Problem to solve – The reply should give back every entry exactly as written.

═════ Extracted data

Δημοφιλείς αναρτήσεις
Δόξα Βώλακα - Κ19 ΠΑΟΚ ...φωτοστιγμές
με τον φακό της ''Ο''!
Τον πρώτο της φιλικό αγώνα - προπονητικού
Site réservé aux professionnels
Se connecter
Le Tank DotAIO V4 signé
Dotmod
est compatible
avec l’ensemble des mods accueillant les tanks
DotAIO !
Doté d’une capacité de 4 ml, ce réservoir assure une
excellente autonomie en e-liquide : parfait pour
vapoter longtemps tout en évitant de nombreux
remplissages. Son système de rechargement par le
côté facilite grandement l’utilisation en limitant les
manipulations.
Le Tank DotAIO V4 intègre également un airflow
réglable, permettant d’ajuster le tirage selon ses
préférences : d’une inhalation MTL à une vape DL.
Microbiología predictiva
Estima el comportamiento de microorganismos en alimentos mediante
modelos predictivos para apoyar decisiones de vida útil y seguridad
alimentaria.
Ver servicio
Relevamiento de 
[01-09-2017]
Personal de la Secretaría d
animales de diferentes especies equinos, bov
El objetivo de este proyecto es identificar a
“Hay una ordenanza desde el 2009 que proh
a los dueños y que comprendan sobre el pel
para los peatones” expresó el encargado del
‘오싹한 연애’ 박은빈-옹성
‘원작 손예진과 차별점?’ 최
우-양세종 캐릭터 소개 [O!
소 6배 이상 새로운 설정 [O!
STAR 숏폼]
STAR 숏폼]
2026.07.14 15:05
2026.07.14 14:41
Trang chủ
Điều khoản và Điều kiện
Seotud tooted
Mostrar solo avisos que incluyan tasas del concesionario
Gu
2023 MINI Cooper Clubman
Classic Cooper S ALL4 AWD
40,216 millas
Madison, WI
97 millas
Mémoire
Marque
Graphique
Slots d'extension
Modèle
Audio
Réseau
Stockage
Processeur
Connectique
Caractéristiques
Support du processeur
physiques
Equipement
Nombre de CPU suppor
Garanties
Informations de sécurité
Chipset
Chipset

══════════

Answer area –
Δημοφιλείς αναρτήσεις
Δόξα Βώλακα - Κ19 ΠΑΟΚ ...φωτοστιγμές
με τον φακό της ''Ο''!
Τον πρώτο της φιλικό αγώνα - προπονητικού
Site réservé aux professionnels
Se connecter
Le Tank DotAIO V4 signé
Dotmod
est compatible
avec l’ensemble des mods accueillant les tanks
DotAIO !
Doté d’une capacité de 4 ml, ce réservoir assure une
excellente autonomie en e-liquide : parfait pour
vapoter longtemps tout en évitant de nombreux
remplissages. Son système de rechargement par le
côté facilite grandement l’utilisation en limitant les
manipulations.
Le Tank DotAIO V4 intègre également un airflow
réglable, permettant d’ajuster le tirage selon ses
préférences : d’une inhalation MTL à une vape DL.
Microbiología predictiva
Estima el comportamiento de microorganismos en alimentos mediante
modelos predictivos para apoyar decisiones de vida útil y seguridad
alimentaria.
Ver servicio
Relevamiento de 
[01-09-2017]
Personal de la Secretaría d
animales de diferentes especies equinos, bov
El objetivo de este proyecto es identificar a
“Hay una ordenanza desde el 2009 que proh
a los dueños y que comprendan sobre el pel
para los peatones” expresó el encargado del
‘오싹한 연애’ 박은빈-옹성
‘원작 손예진과 차별점?’ 최
우-양세종 캐릭터 소개 [O!
소 6배 이상 새로운 설정 [O!
STAR 숏폼]
STAR 숏폼]
2026.07.14 15:05
2026.07.14 14:41
Trang chủ
Điều khoản và Điều kiện
Seotud tooted
Mostrar solo avisos que incluyan tasas del concesionario
Gu
2023 MINI Cooper Clubman
Classic Cooper S ALL4 AWD
40,216 millas
Madison, WI
97 millas
Mémoire
Marque
Graphique
Slots d'extension
Modèle
Audio
Réseau
Stockage
Processeur
Connectique
Caractéristiques
Support du processeur
physiques
Equipement
Nombre de CPU suppor
Garanties
Informations de sécurité
Chipset
Chipset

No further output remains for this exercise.